» Task goal: Select every line below containing the word "time".

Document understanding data
<<<<

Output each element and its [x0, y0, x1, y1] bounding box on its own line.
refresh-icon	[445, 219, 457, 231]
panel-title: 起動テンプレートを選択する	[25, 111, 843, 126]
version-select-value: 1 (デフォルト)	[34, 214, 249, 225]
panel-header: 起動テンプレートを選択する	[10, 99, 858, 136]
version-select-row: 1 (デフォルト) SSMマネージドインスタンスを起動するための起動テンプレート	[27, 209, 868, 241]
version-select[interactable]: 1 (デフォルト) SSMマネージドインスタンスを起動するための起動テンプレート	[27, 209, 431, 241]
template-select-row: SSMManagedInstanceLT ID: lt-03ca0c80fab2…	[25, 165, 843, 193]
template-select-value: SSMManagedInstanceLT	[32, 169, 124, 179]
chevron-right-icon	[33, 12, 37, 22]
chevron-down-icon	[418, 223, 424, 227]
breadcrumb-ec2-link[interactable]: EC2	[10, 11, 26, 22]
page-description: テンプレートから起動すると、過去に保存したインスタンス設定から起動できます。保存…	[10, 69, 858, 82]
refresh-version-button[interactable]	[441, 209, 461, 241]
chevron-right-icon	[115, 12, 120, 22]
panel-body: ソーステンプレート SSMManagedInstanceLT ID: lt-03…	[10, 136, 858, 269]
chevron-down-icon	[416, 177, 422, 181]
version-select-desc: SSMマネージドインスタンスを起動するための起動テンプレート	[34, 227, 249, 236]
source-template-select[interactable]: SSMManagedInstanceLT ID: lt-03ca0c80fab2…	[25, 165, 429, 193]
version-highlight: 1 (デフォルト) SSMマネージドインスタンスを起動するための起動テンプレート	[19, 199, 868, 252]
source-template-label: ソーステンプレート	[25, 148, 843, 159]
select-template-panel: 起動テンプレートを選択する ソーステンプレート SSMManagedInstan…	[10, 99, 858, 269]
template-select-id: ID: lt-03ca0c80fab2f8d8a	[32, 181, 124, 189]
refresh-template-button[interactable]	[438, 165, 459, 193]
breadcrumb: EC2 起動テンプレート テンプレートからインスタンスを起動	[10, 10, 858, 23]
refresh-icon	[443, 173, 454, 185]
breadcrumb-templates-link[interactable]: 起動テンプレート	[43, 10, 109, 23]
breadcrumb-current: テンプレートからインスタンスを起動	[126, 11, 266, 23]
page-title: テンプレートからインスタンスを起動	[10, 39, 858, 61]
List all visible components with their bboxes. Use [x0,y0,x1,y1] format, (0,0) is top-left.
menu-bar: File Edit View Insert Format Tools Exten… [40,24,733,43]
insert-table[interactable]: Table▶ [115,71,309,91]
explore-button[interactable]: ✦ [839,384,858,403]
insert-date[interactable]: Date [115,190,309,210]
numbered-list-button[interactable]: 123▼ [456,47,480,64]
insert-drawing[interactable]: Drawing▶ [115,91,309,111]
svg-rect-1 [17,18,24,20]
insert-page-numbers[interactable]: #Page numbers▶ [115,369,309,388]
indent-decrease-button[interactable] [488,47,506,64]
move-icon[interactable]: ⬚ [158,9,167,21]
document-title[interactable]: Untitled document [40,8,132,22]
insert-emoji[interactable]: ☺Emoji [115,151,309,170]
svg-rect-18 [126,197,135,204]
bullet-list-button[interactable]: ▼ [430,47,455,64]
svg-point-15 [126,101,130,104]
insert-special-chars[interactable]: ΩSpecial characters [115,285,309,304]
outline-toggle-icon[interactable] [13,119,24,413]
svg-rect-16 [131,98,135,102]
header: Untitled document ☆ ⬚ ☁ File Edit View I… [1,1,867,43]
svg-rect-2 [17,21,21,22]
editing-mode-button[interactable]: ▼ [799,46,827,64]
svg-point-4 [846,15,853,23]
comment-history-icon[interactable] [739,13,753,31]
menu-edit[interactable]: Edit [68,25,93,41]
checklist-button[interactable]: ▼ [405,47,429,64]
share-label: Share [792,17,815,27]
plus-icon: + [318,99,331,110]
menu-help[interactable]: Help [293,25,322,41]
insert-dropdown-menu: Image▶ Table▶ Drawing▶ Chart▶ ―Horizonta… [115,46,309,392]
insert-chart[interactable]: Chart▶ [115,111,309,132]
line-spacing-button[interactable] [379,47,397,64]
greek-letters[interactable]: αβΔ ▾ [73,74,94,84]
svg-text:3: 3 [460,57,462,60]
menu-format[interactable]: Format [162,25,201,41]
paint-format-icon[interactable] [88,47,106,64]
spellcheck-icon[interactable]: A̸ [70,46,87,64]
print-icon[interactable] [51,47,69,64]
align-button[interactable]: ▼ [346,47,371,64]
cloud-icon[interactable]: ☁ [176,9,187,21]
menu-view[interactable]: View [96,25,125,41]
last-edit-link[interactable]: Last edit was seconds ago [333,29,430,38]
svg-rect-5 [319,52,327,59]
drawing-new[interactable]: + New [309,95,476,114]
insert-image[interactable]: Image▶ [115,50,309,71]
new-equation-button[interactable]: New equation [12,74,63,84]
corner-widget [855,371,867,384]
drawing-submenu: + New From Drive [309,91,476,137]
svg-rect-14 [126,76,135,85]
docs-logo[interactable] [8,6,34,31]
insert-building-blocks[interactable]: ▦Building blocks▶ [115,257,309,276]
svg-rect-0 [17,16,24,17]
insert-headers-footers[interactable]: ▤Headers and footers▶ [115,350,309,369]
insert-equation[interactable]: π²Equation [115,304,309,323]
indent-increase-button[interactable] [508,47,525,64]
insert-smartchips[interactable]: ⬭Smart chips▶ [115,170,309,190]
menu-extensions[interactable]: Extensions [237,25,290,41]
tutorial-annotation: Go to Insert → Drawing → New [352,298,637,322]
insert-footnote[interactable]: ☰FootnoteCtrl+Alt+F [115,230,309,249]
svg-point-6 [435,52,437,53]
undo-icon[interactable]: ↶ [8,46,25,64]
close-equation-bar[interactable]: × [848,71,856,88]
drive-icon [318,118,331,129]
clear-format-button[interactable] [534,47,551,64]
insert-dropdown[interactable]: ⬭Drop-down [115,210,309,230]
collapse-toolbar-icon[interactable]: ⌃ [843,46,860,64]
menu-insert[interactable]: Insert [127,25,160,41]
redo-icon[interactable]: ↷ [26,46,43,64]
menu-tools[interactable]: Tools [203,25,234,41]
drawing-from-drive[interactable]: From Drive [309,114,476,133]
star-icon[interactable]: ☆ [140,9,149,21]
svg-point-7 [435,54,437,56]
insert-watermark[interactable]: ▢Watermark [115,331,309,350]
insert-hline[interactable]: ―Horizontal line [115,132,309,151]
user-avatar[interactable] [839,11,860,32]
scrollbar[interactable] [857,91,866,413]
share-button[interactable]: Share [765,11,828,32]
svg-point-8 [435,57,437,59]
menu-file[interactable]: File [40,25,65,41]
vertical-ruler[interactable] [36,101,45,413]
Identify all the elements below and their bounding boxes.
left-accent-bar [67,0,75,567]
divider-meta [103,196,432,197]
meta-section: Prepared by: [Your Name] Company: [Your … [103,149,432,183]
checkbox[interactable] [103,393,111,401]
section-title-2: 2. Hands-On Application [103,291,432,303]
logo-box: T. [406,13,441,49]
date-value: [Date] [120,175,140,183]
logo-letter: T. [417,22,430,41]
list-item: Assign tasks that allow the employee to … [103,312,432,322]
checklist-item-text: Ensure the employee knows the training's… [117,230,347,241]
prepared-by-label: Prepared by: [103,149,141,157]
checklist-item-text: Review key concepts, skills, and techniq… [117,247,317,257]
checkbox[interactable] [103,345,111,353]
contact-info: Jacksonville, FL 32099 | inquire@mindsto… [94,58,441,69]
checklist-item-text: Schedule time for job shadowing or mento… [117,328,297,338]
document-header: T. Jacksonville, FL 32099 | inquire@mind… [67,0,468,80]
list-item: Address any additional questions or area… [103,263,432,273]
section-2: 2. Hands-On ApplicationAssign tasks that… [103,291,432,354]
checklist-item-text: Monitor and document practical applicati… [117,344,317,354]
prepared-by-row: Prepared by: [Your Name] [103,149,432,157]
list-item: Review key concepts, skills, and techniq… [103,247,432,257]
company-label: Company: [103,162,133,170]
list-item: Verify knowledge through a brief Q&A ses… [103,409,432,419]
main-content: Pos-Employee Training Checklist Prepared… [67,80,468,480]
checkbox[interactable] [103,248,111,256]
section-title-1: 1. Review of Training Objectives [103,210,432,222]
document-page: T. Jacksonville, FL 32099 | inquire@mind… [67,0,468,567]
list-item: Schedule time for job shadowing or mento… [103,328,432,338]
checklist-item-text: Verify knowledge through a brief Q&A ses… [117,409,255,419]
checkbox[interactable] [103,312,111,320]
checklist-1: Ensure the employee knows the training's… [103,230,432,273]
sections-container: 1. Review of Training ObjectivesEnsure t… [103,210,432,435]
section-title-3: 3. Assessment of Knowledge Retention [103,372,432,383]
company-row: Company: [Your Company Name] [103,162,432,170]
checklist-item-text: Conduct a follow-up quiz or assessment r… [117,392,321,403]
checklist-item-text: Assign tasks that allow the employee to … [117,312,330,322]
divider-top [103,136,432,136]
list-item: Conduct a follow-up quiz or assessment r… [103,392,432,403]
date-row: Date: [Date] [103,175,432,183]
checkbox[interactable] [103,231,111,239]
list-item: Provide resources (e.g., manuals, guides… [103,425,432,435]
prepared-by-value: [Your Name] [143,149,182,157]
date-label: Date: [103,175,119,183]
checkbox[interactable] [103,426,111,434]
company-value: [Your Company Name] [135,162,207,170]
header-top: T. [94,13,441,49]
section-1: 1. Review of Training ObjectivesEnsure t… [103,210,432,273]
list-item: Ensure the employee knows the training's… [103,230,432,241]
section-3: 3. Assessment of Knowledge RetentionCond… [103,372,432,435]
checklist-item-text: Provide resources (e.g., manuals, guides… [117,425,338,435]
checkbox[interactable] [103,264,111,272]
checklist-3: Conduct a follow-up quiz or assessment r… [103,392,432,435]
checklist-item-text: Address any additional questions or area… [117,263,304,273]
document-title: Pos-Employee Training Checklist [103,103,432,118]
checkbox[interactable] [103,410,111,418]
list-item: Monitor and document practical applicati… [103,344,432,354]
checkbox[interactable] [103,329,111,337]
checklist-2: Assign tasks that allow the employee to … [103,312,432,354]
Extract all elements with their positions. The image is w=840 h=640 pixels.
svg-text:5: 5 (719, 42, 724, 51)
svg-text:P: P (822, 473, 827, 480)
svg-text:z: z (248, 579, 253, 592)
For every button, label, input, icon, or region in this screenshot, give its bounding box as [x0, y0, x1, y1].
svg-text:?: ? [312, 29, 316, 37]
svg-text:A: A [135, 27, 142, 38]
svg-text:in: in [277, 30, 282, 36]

>>>>

» Answer area:
checklist-item-text: Schedule time for job shadowing or mento… [117,328,297,338]
list-item: Schedule time for job shadowing or mento… [103,328,432,338]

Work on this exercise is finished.